The task
Every line from the one with "Современное оборудование и опыт позволяют пр" to the one with "Прозрачное ценообразование и бесплатн", including those two, is to be copied exactly; all other lines of the entries below are left out.

Extracted page text data
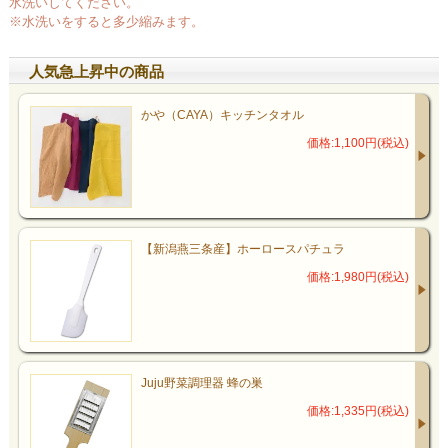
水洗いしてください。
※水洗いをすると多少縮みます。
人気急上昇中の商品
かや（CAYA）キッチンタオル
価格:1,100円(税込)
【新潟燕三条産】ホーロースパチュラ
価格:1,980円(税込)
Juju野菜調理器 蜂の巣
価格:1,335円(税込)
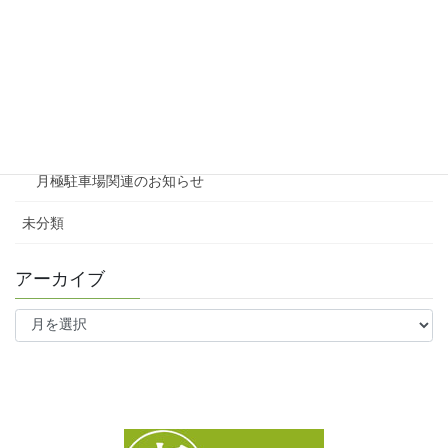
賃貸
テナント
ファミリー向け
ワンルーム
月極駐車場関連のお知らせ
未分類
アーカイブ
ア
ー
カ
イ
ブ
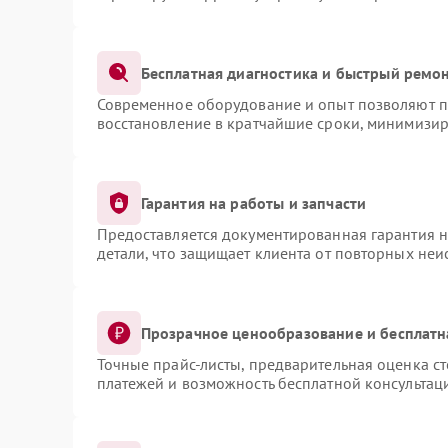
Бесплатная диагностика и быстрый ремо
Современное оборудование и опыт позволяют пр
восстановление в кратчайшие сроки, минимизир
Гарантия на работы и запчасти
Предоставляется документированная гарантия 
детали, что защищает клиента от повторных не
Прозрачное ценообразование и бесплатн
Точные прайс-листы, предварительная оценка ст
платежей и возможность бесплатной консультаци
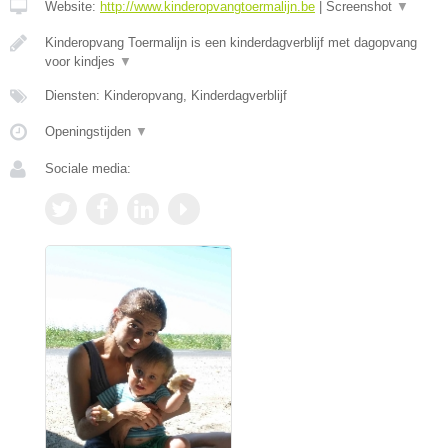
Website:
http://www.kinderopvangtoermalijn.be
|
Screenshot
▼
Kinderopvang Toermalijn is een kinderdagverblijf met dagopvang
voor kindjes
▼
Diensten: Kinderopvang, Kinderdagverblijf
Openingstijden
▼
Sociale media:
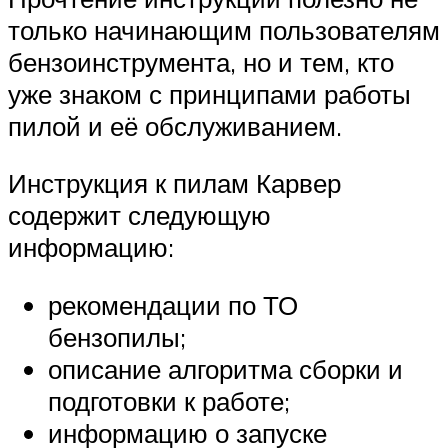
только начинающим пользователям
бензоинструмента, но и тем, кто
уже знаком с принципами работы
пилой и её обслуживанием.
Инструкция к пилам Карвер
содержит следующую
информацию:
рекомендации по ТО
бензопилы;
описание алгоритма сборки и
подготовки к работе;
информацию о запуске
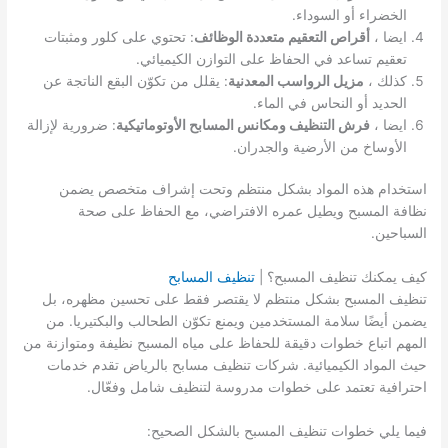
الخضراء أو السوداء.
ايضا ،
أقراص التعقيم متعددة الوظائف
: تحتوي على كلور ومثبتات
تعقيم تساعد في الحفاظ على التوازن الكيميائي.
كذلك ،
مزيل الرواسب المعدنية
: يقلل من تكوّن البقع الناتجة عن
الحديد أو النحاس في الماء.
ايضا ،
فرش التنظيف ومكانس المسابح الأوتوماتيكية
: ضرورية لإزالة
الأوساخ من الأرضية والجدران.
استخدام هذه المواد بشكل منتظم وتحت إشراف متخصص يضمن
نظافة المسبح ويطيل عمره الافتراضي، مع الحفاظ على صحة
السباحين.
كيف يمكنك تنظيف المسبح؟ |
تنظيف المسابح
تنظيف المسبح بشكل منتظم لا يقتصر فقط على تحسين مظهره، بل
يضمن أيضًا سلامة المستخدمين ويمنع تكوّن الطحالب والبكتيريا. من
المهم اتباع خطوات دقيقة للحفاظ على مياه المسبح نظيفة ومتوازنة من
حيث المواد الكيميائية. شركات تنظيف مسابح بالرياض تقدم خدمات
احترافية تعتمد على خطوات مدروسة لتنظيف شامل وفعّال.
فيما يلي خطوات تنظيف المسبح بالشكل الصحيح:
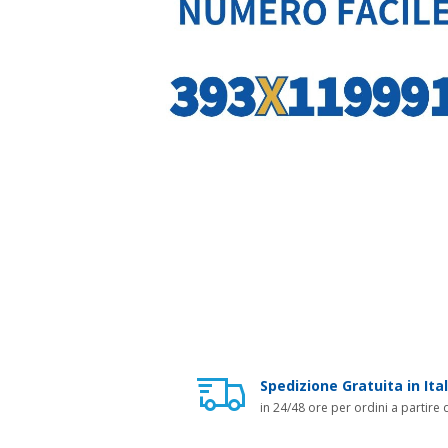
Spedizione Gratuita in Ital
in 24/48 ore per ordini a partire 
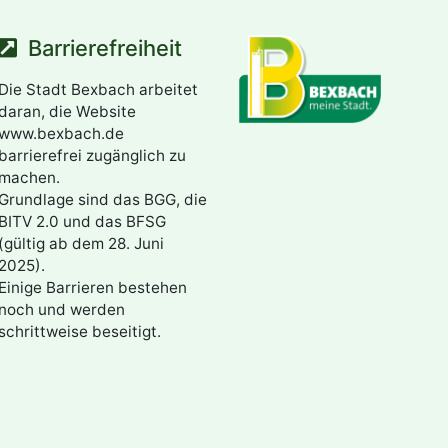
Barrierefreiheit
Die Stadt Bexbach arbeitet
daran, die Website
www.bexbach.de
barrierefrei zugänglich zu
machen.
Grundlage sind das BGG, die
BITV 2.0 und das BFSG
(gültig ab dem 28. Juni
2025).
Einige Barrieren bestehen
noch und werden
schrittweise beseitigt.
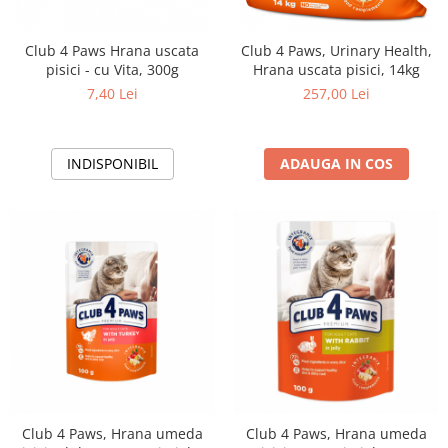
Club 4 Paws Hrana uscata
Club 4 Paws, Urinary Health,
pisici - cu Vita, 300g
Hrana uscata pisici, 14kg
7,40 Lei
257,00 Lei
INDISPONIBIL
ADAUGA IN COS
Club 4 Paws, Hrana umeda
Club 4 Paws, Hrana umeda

---

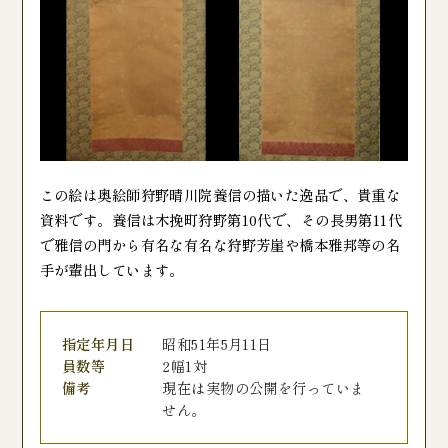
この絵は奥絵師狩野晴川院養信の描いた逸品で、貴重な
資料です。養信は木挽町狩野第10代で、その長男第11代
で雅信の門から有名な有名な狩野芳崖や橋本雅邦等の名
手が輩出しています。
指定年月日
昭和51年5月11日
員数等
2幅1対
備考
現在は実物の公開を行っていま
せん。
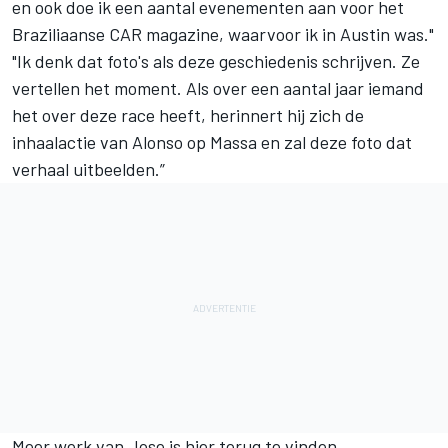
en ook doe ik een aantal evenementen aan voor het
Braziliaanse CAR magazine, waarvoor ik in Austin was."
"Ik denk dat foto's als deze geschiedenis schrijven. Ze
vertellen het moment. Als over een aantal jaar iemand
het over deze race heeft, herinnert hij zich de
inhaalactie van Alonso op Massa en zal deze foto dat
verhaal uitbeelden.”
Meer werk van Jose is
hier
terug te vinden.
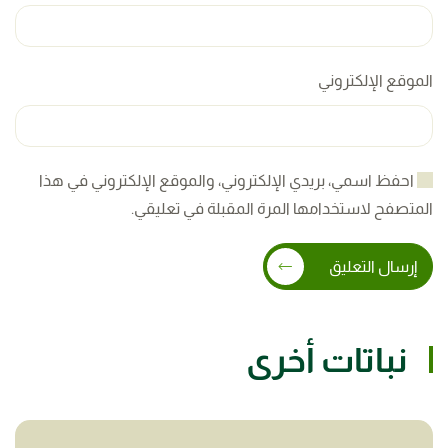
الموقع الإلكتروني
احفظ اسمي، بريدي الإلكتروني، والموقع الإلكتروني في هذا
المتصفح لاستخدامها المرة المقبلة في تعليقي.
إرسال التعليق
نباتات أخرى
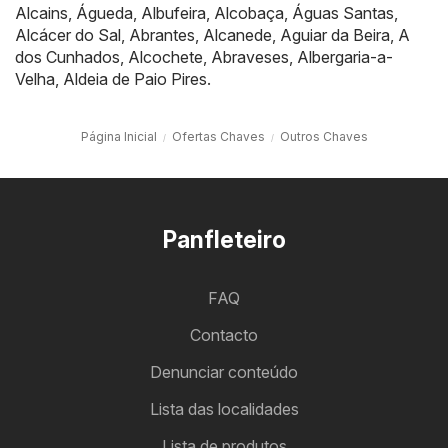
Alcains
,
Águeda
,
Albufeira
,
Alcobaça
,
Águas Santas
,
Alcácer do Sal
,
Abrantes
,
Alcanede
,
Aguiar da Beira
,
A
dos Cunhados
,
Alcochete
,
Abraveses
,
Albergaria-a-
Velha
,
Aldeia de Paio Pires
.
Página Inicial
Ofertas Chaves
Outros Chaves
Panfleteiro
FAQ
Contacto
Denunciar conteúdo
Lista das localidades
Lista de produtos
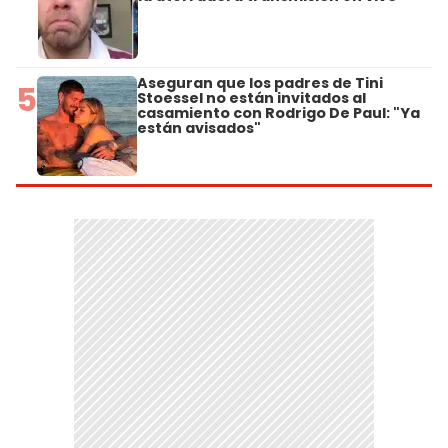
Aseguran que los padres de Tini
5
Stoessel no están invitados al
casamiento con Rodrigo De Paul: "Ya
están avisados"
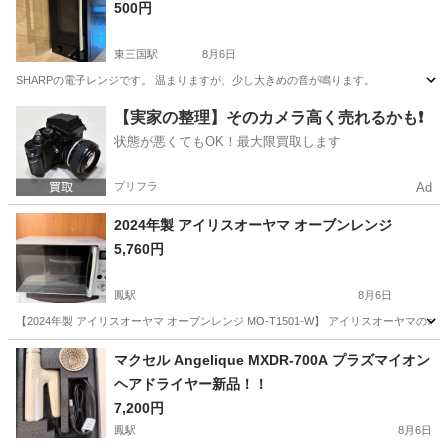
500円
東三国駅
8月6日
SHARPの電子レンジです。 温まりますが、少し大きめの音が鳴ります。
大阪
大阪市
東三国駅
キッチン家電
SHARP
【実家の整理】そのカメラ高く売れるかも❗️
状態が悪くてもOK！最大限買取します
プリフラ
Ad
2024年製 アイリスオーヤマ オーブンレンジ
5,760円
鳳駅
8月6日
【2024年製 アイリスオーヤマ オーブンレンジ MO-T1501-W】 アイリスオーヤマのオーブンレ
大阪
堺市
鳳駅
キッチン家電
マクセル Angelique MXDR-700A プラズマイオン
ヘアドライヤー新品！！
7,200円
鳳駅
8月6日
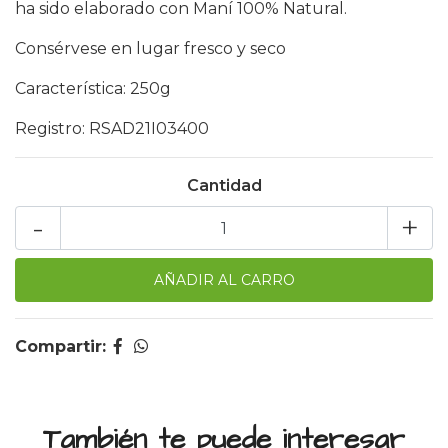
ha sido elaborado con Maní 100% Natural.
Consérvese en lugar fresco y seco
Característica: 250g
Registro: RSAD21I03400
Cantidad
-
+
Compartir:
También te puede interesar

Task solution
Современное оборудование и опыт позволяют пр
восстановление в кратчайшие сроки, минимизир
Гарантия на работы и запчасти
Предоставляется документированная гарантия 
детали, что защищает клиента от повторных не
Прозрачное ценообразование и бесплатн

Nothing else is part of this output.